第482話
俺の身体くらいの大きさのお好み焼きが焼けている。
しかしお好み焼きという料理は裏面を焼いた後にひっくり返す工程がいる。
たとえ巨人でも、このお好み焼きをひっくり返す事はできないだろう。
巨人がでっかいヘラもって3人くらいならひっくり返るかな‥?
とりあえずこれをどうするかと言うと‥
スキルを使ってひっくり返すのだよ。
まずはお好み焼きを『スクレイプ』を使って鉄板から上空に引っ張り上げる。
その下に【時空魔法】で空気の壁を作り、その上にお好み焼きを乗せる。
そしてゆっくりと片方を斜めにして、鉄板の上にひっくり返して戻すのだ。
誰も真似できない、俺だけの特大お好み焼きの返し方だ。
あ、奥の方がぐちゃってなった。
ま、まあこんな事もある。
と、とりあえず焼けてしまえば味は美味しいはず。
「マルコイさん。この昆布の煮汁は、鰹節があればもっと美味しくなるん?」
「え?鰹節できたの?」
「一応試作品やけどね。」
あ、あれ?
鰹節って確か作るのに半年くらいかからなかったっけ?
また伝えて1ヶ月程度だと思うんだけど‥
「マルコイさんが言ってた、焙乾とか天日干しってスキルでできるんよ。【水魔法】で水分抜いたり、【火魔法】で長時間天日干しと同じ効果を出したりとか。やから1ヶ月あれば試作品くらいはできるんよ。」
やだ、キリーエさん。
相変わらず優秀すぎる。
「なんだ、それじゃあ鰹出汁も取れたわけだな。だとしたらタコ焼きも鰹出汁で生地を作っ方がいいぞ。それに鰹節は削って削り節にして、タコ焼きや今から作るお好み焼きに振りかけても美味しいぞ。」
やばいなぁ、優秀なキリーエさんのおかげで更に出来る料理が増えそうだ。
よし、いい感じに焼けてきたな。
俺はお好み焼きを切り分け‥
そのままでいいか。
再度【スードウクリエイター】で大きな皿を作る。
その上にまた、【時空魔法】を使ってお好み焼きを盛り付ける。
これはお好み焼きだから【時空魔法】魔法を使うのであって、決してタコ焼きの時に使うのを忘れていた訳ではない。
あの時使っていたらアキーエのパワーに圧倒される事もなかったけど、決して忘れていたわけではない。
正直に言うと、今思いついただけだ。
「わーい!たくさんあるですぅ!全部ミミウが食べていいですか?」
「ああ。俺とキリーエの分は先に少しもらってるからな。それはぜーんぶミミウの分だそ。
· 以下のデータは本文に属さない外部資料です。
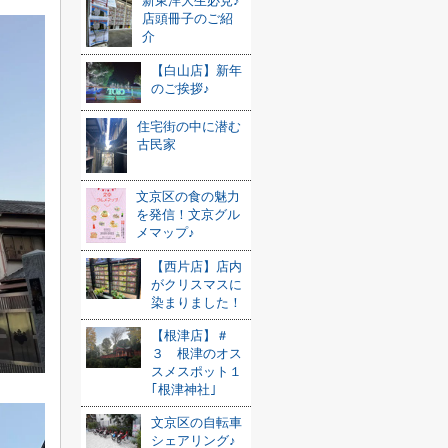
新東洋大生必見♪
店頭冊子のご紹
介
【白山店】新年
のご挨拶♪
住宅街の中に潜む
古民家
文京区の食の魅力
を発信！文京グル
メマップ♪
【西片店】店内
がクリスマスに
染まりました！
【根津店】＃
３ 根津のオス
スメスポット１
｢根津神社｣
文京区の自転車
シェアリング♪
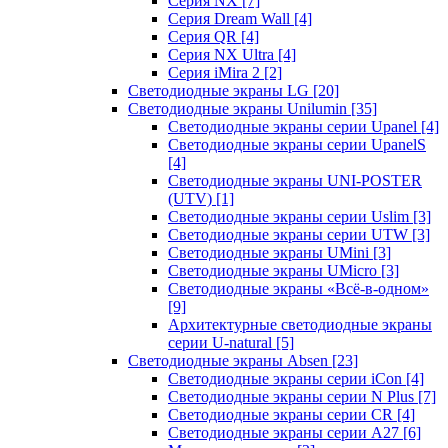
Серия NX
[7]
Серия Dream Wall
[4]
Серия QR
[4]
Серия NX Ultra
[4]
Серия iMira 2
[2]
Светодиодные экраны LG
[20]
Светодиодные экраны Unilumin
[35]
Светодиодные экраны серии Upanel
[4]
Светодиодные экраны серии UpanelS
[4]
Светодиодные экраны UNI-POSTER
(UTV)
[1]
Светодиодные экраны серии Uslim
[3]
Светодиодные экраны серии UTW
[3]
Светодиодные экраны UMini
[3]
Светодиодные экраны UMicro
[3]
Светодиодные экраны «Всё-в-одном»
[9]
Архитектурные светодиодные экраны
серии U-natural
[5]
Светодиодные экраны Absen
[23]
Светодиодные экраны серии iCon
[4]
Светодиодные экраны серии N Plus
[7]
Светодиодные экраны серии CR
[4]
Светодиодные экраны серии А27
[6]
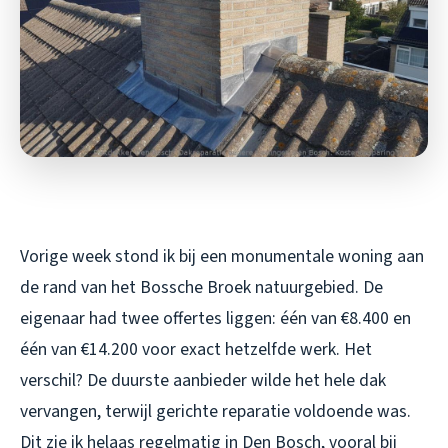
Vorige week stond ik bij een monumentale woning aan
de rand van het Bossche Broek natuurgebied. De
eigenaar had twee offertes liggen: één van €8.400 en
één van €14.200 voor exact hetzelfde werk. Het
verschil? De duurste aanbieder wilde het hele dak
vervangen, terwijl gerichte reparatie voldoende was.
Dit zie ik helaas regelmatig in Den Bosch, vooral bij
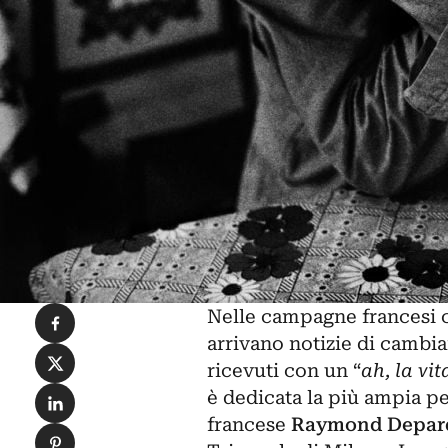
Condividi su Facebook
Nelle campagne francesi c
arrivano notizie di camb
Condividi su X
ricevuti con un “
ah, la vi
Condividi su LinkedIn
è dedicata la più ampia pe
francese
Raymond Depar
Condividi su Pinterest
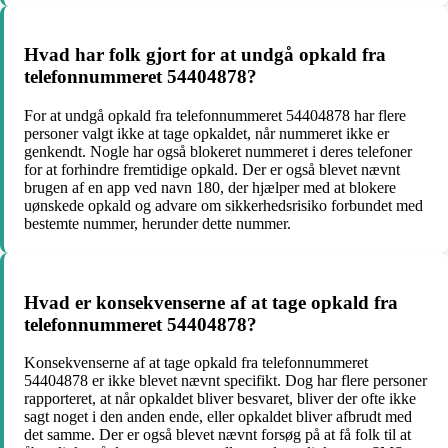
Hvad har folk gjort for at undgå opkald fra
telefonnummeret 54404878?
For at undgå opkald fra telefonnummeret 54404878 har flere
personer valgt ikke at tage opkaldet, når nummeret ikke er
genkendt. Nogle har også blokeret nummeret i deres telefoner
for at forhindre fremtidige opkald. Der er også blevet nævnt
brugen af en app ved navn 180, der hjælper med at blokere
uønskede opkald og advare om sikkerhedsrisiko forbundet med
bestemte nummer, herunder dette nummer.
Hvad er konsekvenserne af at tage opkald fra
telefonnummeret 54404878?
Konsekvenserne af at tage opkald fra telefonnummeret
54404878 er ikke blevet nævnt specifikt. Dog har flere personer
rapporteret, at når opkaldet bliver besvaret, bliver der ofte ikke
sagt noget i den anden ende, eller opkaldet bliver afbrudt med
det samme. Der er også blevet nævnt forsøg på at få folk til at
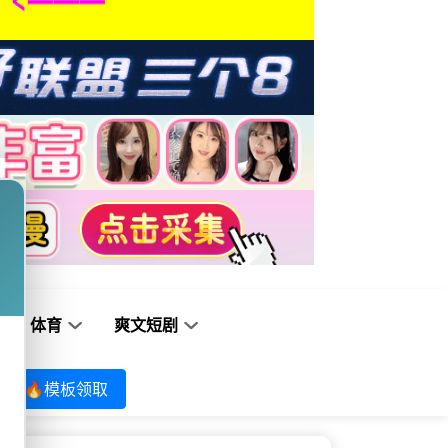
体育
爽文短剧
🔥模板领取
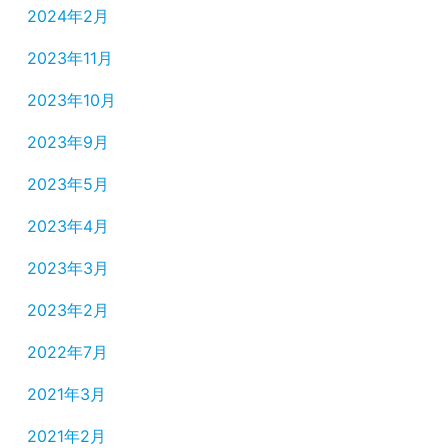
2024年2月
2023年11月
2023年10月
2023年9月
2023年5月
2023年4月
2023年3月
2023年2月
2022年7月
2021年3月
2021年2月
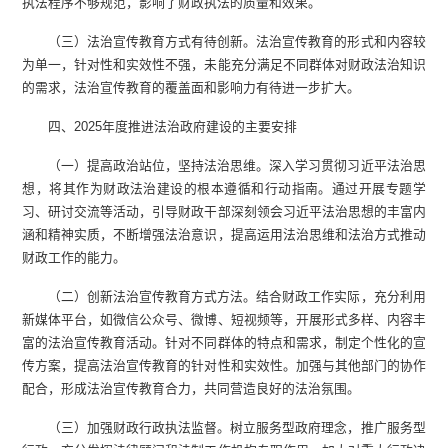
执法程序不够规范，影响了财政执法的质量和效果。
（三）法治宣传教育方式有待创新。法治宣传教育的形式和内容较
为单一，针对性和实效性不强，未能充分满足不同群体对财政法治知识
的需求，法治宣传教育的覆盖面和影响力有待进一步扩大。
四、2025年度推进法治政府建设的主要安排
（一）提高政治站位，坚持法治思维。深入学习贯彻习近平法治思
想，将其作为财政法治建设的根本遵循和行动指南。通过开展专题学
习、研讨交流等活动，引导财政干部深刻领会习近平法治思想的丰富内
涵和精神实质，不断增强法治意识，提高运用法治思维和法治方式推动
财政工作的能力。
（二）创新法治宣传教育方式方法。结合财政工作实际，充分利用
新媒体平台，如微信公众号、微博、短视频等，开展形式多样、内容丰
富的法治宣传教育活动。针对不同群体的特点和需求，制定个性化的宣
传方案，提高法治宣传教育的针对性和实效性。加强与其他部门的协作
配合，形成法治宣传教育合力，共同营造良好的法治氛围。
（三）加强财政行政执法监督。树立服务型政府理念，推广服务型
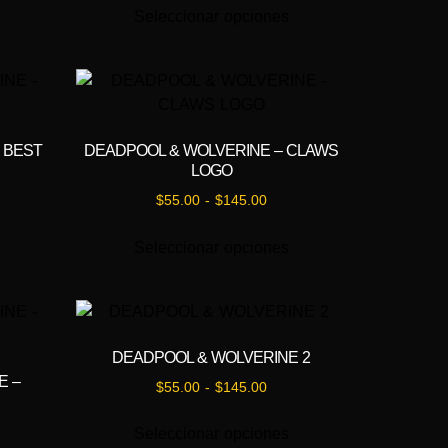
Seleccionar opciones
 BEST
DEADPOOL & WOLVERINE – CLAWS
LOGO
$
55.00
-
$
145.00
Seleccionar opciones
DEADPOOL & WOLVERINE 2
E –
$
55.00
-
$
145.00
Seleccionar opciones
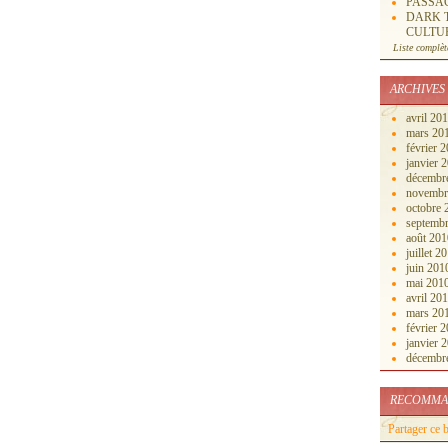
PASSAG
DARK T
CULTUR
Liste complèt
ARCHIVES
avril 20
mars 20
février 
janvier 
décembr
novembr
octobre
septemb
août 20
juillet 2
juin 20
mai 201
avril 20
mars 20
février 
janvier 
décembr
RECOMMA
Partager ce 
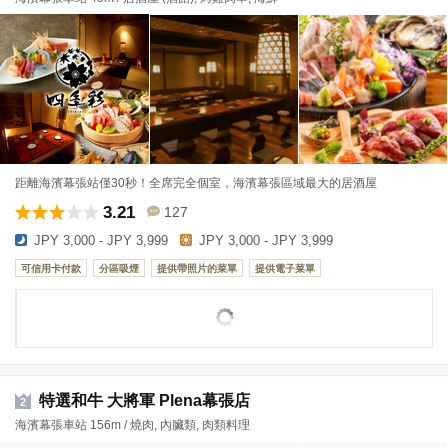
距離海濱幕張站僅30秒！全席完全個室，海濱幕張區域最大的居酒屋
3.21
127
JPY 3,000 - JPY 3,999
JPY 3,000 - JPY 3,999
可信用卡付款
分區吸煙
提供帶照片的菜單
提供電子菜單
特選和牛 大將軍 Plena幕張店
2
海濱幕張車站 156m / 燒肉, 內臟類, 肉類料理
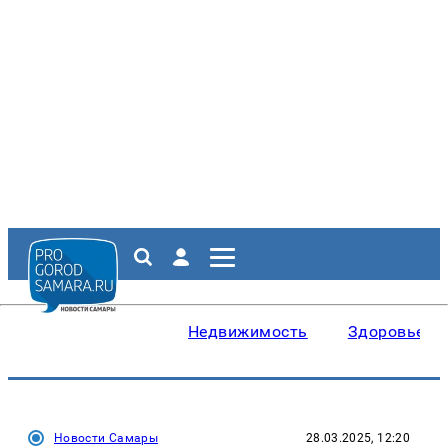
Недвижимость
Здоровье
Новости Самары
28.03.2025, 12:20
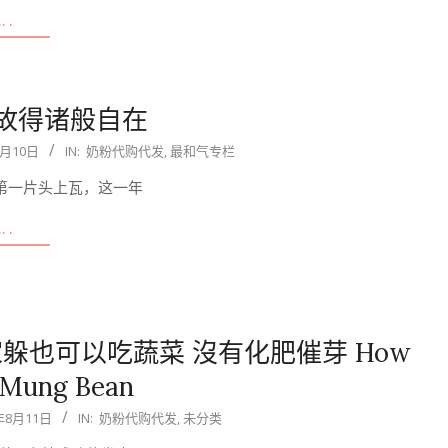
….
故得诸般自在
2月10日
IN:
奶粉代购代发
,
最和气专栏
了第一片头上瓦，这一年
….
躲也可以吃蔬菜 沒有化肥催芽 How
 Mung Bean
年8月11日
IN:
奶粉代购代发
,
未分类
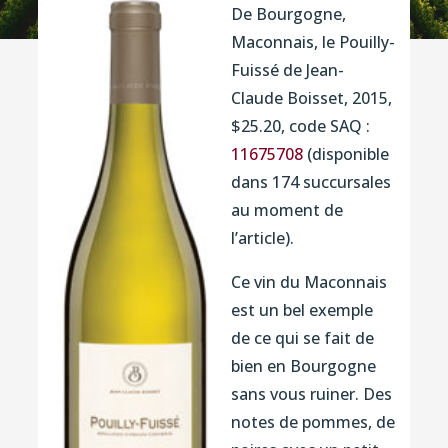
De Bourgogne,
Maconnais, le Pouilly-
Fuissé de Jean-
Claude Boisset, 2015,
$25.20, code SAQ :
11675708
(disponible
dans 174 succursales
au moment de
l’article).
Ce vin du Maconnais
est un bel exemple
de ce qui se fait de
bien en Bourgogne
sans vous ruiner. Des
notes de pommes, de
」
「やったですぅー!あーん、わっ!熱いですぅ‥」
おお?
新たな発見。
いくらミミウでも熱いのは食べれなかったと。
「美味しいですぅ!タコ焼きみたいに一口で食べれるおやつじゃないけど、しっかりとご飯ですぅ!マルコイさん、もう一枚くれるですか‥?」
ふっ。
人は勉強する生き物なんだよ。
熱さで多少は遅くなったとしても、すぐ食べ終わる事はわかっていた。
俺はすでに次のお好み焼きを焼いていた。
ついでに隣の鉄板でデザートのクレープも焼いてみる。
材料は小麦の粉、卵、砂糖、牛の乳の4つだけだ。
それでも甘味があってとても美味しい生地になる。
ミミウに作ってやろうと思って一度自分で作ったから、美味しさは確認済みだ。
そして中に入れるのはホイップクリームと呼ばれる物だ。
これは牛の乳から脂肪分以外を除去して、牛の乳の脂肪の濃度を高めた物を使用する。
生クリームってやつだな。
後はこれに砂糖を入れてかき混ぜる。
ただひたすらかき混ぜる‥
途中でミミウに出来上がったお好み焼きを渡しながら、ひたすらかき混ぜる。
つ、疲れた‥
ツノが立つくらいになれば出来上がりだ。
これに果物を切った物を一緒に入れれば出来上がり。
「ふおぉ!こ、これは凄いやんか!こんなに美味しい物を作るなんて、さすがマルコイさんや!」
これはキリーエの方が好きだったみた‥
あ、ミミウさんも無言でモシャモシャしてました。
ミミウさんも気に入ってもらったようで何よりです。